[Items listed in a dataset]
=== Section Start ===

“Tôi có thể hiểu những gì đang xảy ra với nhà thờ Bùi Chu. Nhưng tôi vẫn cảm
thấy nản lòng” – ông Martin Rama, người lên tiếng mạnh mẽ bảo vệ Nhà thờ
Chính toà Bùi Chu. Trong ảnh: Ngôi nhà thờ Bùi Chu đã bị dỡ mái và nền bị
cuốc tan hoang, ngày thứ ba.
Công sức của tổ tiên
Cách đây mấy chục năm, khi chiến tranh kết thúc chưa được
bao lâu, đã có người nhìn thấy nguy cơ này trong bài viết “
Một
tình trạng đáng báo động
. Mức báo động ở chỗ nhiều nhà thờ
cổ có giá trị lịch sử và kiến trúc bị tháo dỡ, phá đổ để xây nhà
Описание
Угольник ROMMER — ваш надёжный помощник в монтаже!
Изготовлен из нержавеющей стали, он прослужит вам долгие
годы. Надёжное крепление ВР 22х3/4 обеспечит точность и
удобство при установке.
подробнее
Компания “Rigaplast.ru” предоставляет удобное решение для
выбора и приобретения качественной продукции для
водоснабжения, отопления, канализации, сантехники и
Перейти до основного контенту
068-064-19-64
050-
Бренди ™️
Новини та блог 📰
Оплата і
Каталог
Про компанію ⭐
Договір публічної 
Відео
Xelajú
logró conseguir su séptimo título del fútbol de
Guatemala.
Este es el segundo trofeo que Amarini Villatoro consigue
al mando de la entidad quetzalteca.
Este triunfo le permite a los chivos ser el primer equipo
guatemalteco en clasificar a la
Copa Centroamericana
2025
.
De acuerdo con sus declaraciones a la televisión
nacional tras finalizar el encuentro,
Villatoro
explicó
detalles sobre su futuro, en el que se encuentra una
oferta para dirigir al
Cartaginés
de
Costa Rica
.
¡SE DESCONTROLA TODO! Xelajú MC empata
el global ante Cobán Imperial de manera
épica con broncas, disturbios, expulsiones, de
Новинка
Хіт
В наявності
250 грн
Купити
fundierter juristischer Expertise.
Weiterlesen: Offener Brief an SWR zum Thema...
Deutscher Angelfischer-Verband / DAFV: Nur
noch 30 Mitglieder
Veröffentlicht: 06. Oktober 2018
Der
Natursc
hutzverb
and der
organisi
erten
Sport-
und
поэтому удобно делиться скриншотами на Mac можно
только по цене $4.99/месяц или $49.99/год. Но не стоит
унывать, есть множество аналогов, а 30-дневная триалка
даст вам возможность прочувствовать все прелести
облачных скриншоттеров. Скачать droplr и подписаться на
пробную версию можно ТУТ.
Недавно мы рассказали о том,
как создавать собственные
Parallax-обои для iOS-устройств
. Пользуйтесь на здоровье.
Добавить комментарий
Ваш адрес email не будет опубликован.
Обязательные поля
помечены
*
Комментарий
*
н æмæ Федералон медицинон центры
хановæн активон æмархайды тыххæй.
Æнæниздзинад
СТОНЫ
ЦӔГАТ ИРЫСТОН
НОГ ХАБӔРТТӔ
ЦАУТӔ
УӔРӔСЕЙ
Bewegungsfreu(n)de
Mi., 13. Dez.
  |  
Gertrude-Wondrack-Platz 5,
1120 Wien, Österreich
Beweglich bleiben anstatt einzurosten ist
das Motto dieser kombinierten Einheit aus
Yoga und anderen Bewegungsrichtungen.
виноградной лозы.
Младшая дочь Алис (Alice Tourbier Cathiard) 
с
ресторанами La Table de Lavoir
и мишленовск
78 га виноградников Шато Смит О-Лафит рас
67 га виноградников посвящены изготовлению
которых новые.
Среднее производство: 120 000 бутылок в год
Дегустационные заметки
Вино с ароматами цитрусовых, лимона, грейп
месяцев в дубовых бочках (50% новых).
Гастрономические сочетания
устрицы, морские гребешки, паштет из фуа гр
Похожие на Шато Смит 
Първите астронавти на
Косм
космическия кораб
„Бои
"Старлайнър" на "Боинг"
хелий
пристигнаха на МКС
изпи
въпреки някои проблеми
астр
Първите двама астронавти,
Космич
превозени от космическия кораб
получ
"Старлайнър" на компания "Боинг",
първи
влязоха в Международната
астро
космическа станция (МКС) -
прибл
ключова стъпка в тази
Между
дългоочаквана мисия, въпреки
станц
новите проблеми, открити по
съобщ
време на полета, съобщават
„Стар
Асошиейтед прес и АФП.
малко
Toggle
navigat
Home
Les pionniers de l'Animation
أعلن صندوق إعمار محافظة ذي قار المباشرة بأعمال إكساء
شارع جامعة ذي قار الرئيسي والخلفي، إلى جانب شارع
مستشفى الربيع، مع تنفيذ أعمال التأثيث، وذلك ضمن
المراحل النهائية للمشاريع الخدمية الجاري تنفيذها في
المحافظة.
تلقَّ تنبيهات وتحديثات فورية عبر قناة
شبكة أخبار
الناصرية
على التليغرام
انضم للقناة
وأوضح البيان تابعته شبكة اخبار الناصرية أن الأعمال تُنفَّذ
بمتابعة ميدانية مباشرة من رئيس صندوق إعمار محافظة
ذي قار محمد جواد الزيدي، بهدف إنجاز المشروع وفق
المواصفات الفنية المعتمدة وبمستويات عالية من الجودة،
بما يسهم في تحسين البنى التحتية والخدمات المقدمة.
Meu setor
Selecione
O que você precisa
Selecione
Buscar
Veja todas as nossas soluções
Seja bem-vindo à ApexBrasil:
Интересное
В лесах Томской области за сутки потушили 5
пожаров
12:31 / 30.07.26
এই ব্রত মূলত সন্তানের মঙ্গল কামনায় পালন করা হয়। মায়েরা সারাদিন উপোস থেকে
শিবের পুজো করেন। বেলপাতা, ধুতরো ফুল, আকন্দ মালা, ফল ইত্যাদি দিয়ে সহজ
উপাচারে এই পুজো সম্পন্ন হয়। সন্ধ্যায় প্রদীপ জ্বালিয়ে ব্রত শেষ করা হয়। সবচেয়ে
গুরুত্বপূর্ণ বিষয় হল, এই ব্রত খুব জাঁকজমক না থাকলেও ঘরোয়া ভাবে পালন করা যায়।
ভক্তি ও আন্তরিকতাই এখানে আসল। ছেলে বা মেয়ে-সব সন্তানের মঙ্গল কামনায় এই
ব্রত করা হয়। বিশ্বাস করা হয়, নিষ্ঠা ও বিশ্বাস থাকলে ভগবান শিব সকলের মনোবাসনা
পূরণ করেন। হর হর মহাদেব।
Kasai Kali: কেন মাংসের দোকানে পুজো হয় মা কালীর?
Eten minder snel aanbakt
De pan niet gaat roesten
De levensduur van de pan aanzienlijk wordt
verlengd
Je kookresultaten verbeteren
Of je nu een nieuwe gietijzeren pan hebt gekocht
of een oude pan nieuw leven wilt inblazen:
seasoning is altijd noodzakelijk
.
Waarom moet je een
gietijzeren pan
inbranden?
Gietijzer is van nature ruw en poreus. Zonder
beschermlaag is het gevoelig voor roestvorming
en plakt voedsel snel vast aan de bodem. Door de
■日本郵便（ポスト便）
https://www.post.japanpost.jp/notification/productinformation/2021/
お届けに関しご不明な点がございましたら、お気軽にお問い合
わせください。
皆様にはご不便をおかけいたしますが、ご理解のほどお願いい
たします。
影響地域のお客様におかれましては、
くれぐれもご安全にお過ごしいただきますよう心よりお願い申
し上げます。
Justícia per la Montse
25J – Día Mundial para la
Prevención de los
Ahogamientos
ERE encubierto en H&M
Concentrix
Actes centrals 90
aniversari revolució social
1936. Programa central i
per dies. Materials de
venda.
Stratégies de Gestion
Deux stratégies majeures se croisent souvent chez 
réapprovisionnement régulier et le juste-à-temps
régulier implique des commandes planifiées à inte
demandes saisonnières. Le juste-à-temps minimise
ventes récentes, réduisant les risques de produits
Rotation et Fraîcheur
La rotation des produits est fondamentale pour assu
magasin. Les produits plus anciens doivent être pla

=== Section End ===

__Aim of the exercise__
Return only the exact lines from the opening of the records through the line that contains "Cách đây mấy", both included.

__Result of this task__
“Tôi có thể hiểu những gì đang xảy ra với nhà thờ Bùi Chu. Nhưng tôi vẫn cảm
thấy nản lòng” – ông Martin Rama, người lên tiếng mạnh mẽ bảo vệ Nhà thờ
Chính toà Bùi Chu. Trong ảnh: Ngôi nhà thờ Bùi Chu đã bị dỡ mái và nền bị
cuốc tan hoang, ngày thứ ba.
Công sức của tổ tiên
Cách đây mấy chục năm, khi chiến tranh kết thúc chưa được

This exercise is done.